Saved entries
__________________________________________________
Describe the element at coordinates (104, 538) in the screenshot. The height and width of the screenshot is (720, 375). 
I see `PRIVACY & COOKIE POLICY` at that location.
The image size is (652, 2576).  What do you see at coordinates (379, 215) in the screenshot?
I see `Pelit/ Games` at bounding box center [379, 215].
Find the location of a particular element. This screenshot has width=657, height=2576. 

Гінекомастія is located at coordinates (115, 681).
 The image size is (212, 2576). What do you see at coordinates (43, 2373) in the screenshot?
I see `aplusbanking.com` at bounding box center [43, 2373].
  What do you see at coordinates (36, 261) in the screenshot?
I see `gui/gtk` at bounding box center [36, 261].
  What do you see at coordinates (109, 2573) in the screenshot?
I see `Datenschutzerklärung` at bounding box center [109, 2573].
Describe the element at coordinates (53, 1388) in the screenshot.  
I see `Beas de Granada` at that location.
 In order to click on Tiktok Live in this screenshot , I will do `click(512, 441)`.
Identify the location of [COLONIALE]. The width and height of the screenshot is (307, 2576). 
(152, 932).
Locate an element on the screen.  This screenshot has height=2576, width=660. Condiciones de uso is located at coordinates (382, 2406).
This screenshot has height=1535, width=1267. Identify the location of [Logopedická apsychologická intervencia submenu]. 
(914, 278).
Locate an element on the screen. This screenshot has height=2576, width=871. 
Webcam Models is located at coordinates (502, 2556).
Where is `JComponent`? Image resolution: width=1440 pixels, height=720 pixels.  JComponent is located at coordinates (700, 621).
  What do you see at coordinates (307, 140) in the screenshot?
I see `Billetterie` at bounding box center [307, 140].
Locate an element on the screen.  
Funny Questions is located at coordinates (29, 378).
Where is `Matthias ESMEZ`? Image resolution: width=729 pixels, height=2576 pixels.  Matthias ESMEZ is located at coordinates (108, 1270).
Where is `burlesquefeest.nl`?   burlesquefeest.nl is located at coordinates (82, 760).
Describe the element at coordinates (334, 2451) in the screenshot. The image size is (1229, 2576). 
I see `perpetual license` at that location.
__________________________________________________
- **WHAT TO DO**
Return exactly the line that contains "Identify the location of [COLONIALE]." and every line after it, through the last line of the records.

- **SOLUTION TO THIS TASK**
Identify the location of [COLONIALE]. The width and height of the screenshot is (307, 2576). 
(152, 932).
Locate an element on the screen.  This screenshot has height=2576, width=660. Condiciones de uso is located at coordinates (382, 2406).
This screenshot has height=1535, width=1267. Identify the location of [Logopedická apsychologická intervencia submenu]. 
(914, 278).
Locate an element on the screen. This screenshot has height=2576, width=871. 
Webcam Models is located at coordinates (502, 2556).
Where is `JComponent`? Image resolution: width=1440 pixels, height=720 pixels.  JComponent is located at coordinates (700, 621).
  What do you see at coordinates (307, 140) in the screenshot?
I see `Billetterie` at bounding box center [307, 140].
Locate an element on the screen.  
Funny Questions is located at coordinates (29, 378).
Where is `Matthias ESMEZ`? Image resolution: width=729 pixels, height=2576 pixels.  Matthias ESMEZ is located at coordinates (108, 1270).
Where is `burlesquefeest.nl`?   burlesquefeest.nl is located at coordinates (82, 760).
Describe the element at coordinates (334, 2451) in the screenshot. The image size is (1229, 2576). 
I see `perpetual license` at that location.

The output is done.